Flugangst

Was ist Flugangst?

Flugangst ist die extreme Angst vor dem Fliegen, die sich meist schon vor dem Einsteigen in ein Flugzeug zum Beispiel durch erhöhten Herzschlag und Schweißausbrüche äußert. Symptome wie erhöhte Nervosität und ein erhöhtes Angstgefühl zeigen sich sehr häufig bereits wenige Tage vor dem Flug.

Welche Faktoren gibt es für die Entstehung der Angst vorm Fliegen?

Es gibt eine Reihe von internen und externen Faktoren, die die Entwicklung von Flugangst verursachen können.
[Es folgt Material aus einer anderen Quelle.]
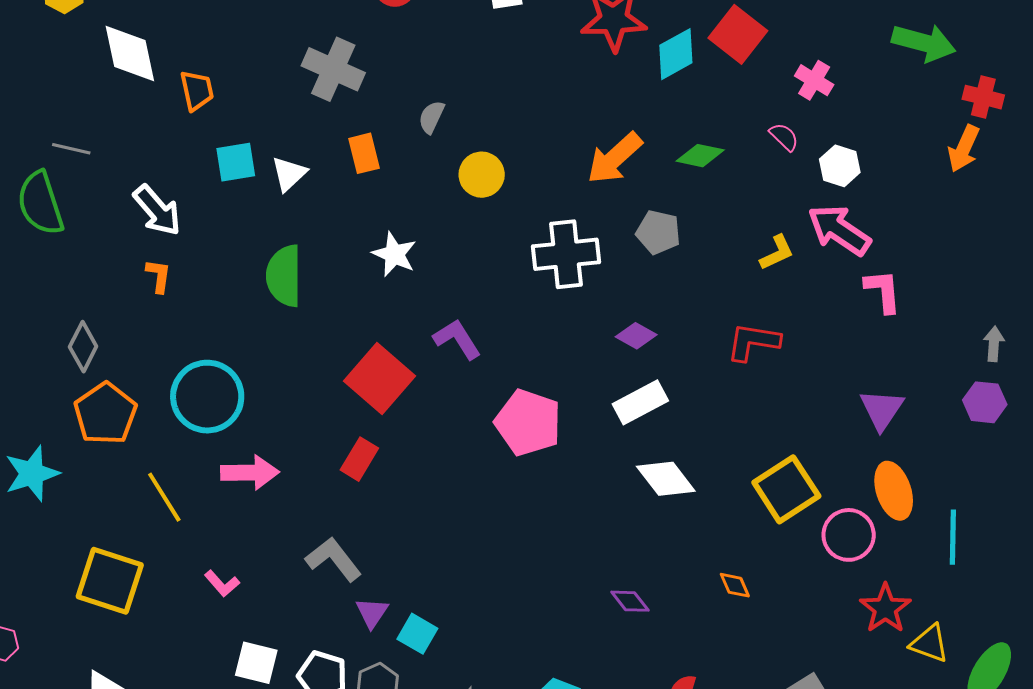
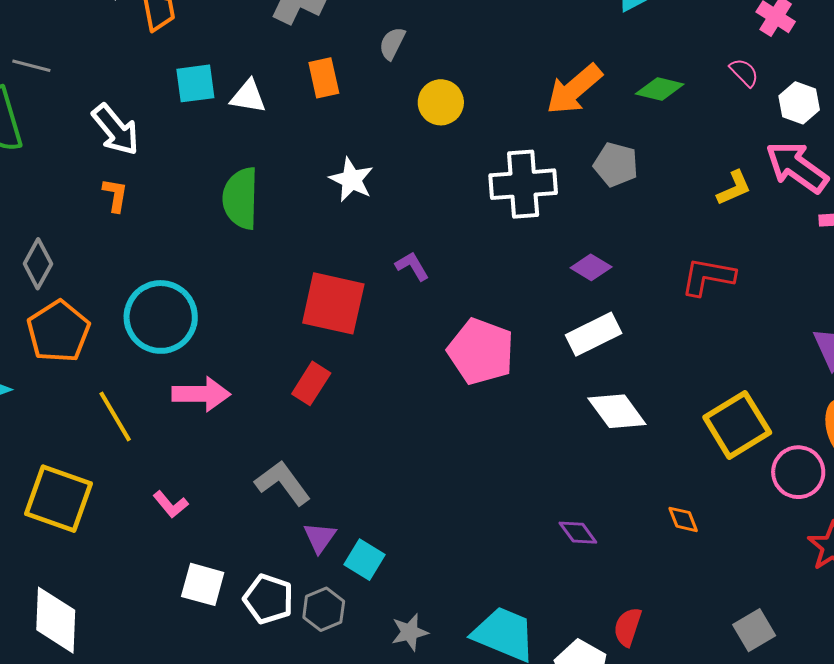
white triangle: (289, 174) -> (248, 96), turned 51
purple L-shape: (457, 339) -> (412, 266), size x0.7
red square: (379, 378) -> (333, 303), turned -30

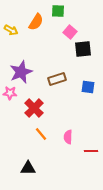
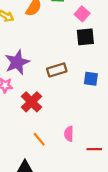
pink square: (70, 32) -> (82, 14), moved
orange line: (41, 134) -> (39, 139), moved

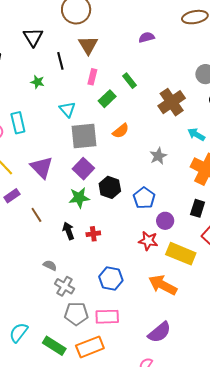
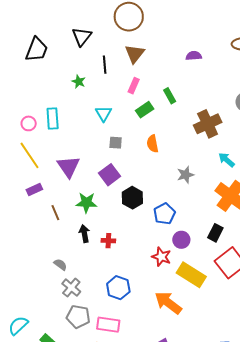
orange semicircle: (121, 131) -> (153, 144), turned 108
gray square: (84, 136) -> (116, 143), size x0.5
green star: (79, 198) -> (86, 203), moved

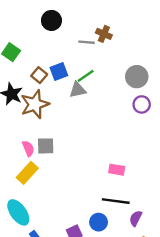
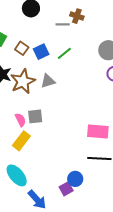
brown square: (39, 75) -> (22, 48), moved
gray triangle: (78, 90) -> (48, 81), moved
pink rectangle: (117, 170) -> (98, 132), size x1.5
blue circle: (99, 222) -> (75, 179), moved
Man nimmt an, dass ein mangelndes Sicherheitsbewusstsein sowie erschreckende Berichte über Flugzeugunglücke in den Medien diese phobische Störung verursachen.
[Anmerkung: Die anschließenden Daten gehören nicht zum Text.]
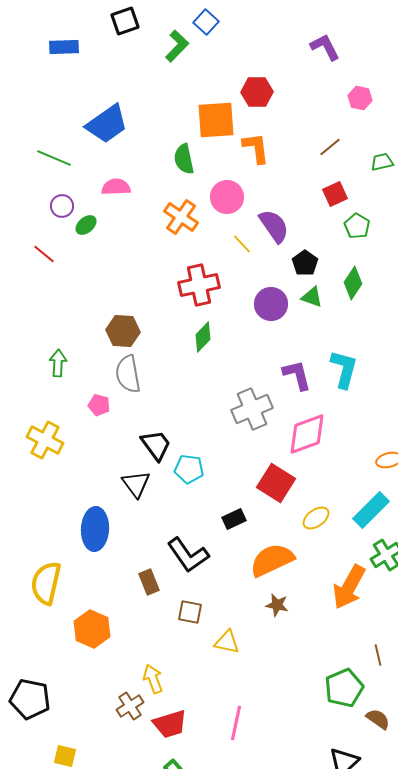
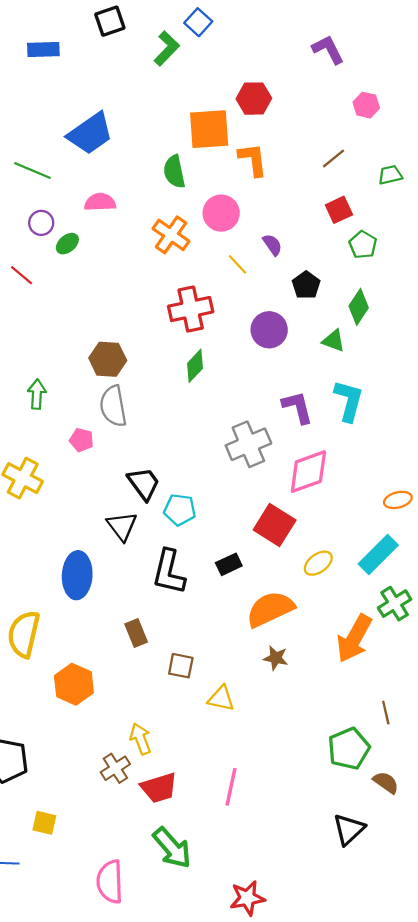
purple semicircle: (274, 226) -> (272, 245), size x0.6
green triangle: (312, 297) -> (333, 341), moved
black L-shape: (188, 555) -> (169, 572), moved, turned 48

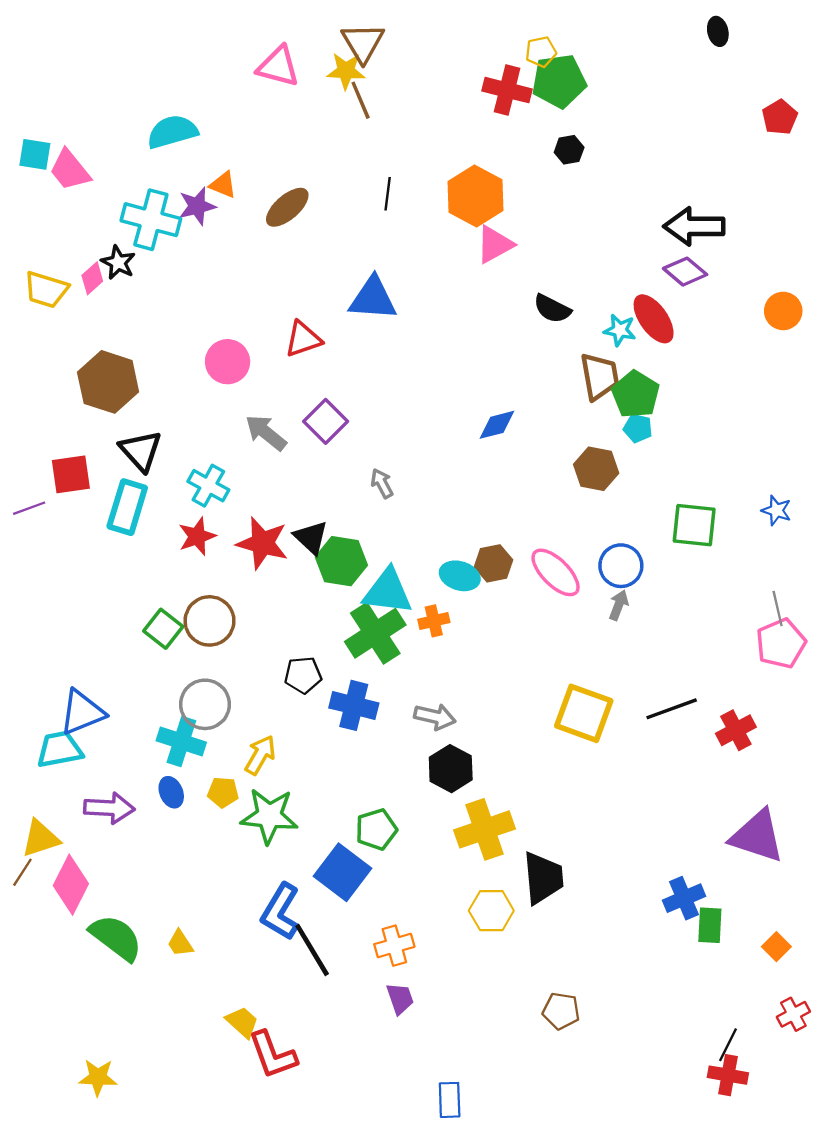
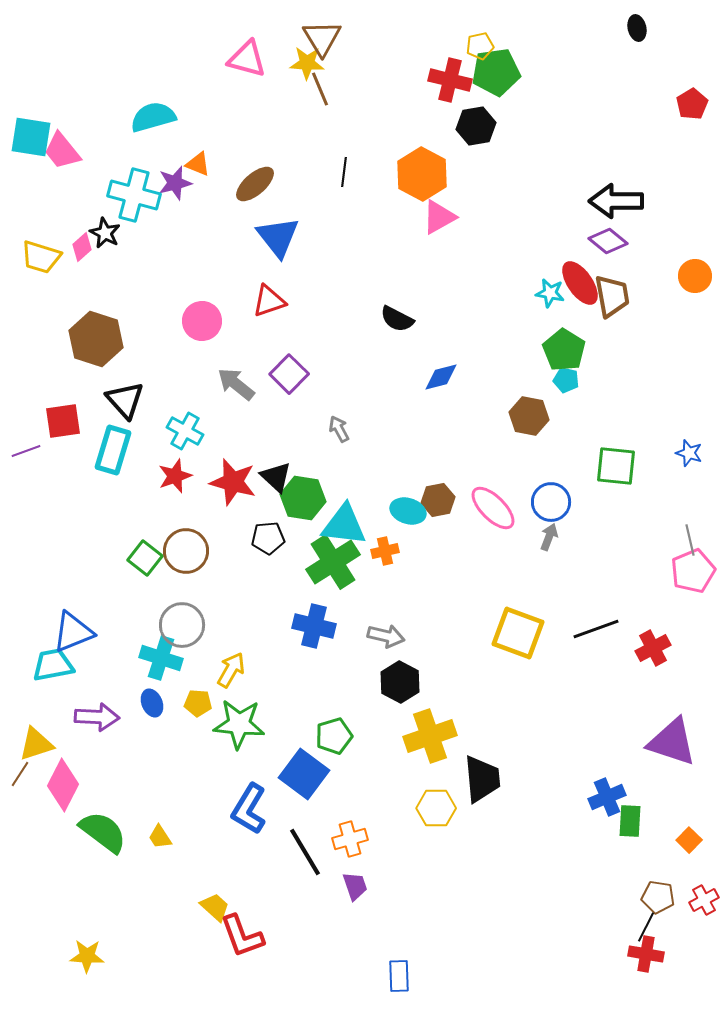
black hexagon: (569, 150) -> (476, 126), moved, size x1.5
cyan square: (35, 154) -> (31, 137), size x1.4
blue triangle: (373, 299) -> (278, 237), moved, turned 48
black semicircle: (552, 309) -> (397, 319), moved
brown trapezoid: (599, 376) -> (612, 296), moved
black pentagon: (303, 675) -> (268, 538), moved
black line: (312, 950) -> (305, 852), moved
brown pentagon: (561, 1011) -> (658, 897), moved

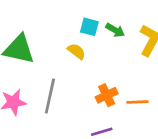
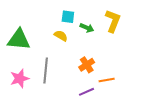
green arrow: (115, 30) -> (87, 28), moved
orange line: (137, 102) -> (107, 80), moved

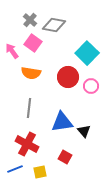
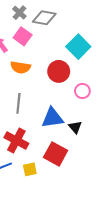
pink circle: (91, 86) -> (82, 91), moved
red square: (65, 157) -> (56, 154), size x1.6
Interne Faktoren, welche die Entwicklung von Flugangst verursachen können, sind körperliche und geistige Müdigkeit, akute und chronische psycho-traumatische Situationen, somatische Erkrankungen, Neurosen, Depressionen sowie andere Zustände und Krankheiten, die die Angst erhöhen und die Stressresistenz verringern können. Das Risiko, eine Flugangst zu entwickeln, steigt, wenn eine Person an Herz-Kreislauf-Erkrankungen leidet, sie einen schwachen Vestibularapparat (Gleichgewichtsapparat)  hat und anfälliger für Druckabfälle ist.

Welche Symptome manifestieren sich bei der Flugangst?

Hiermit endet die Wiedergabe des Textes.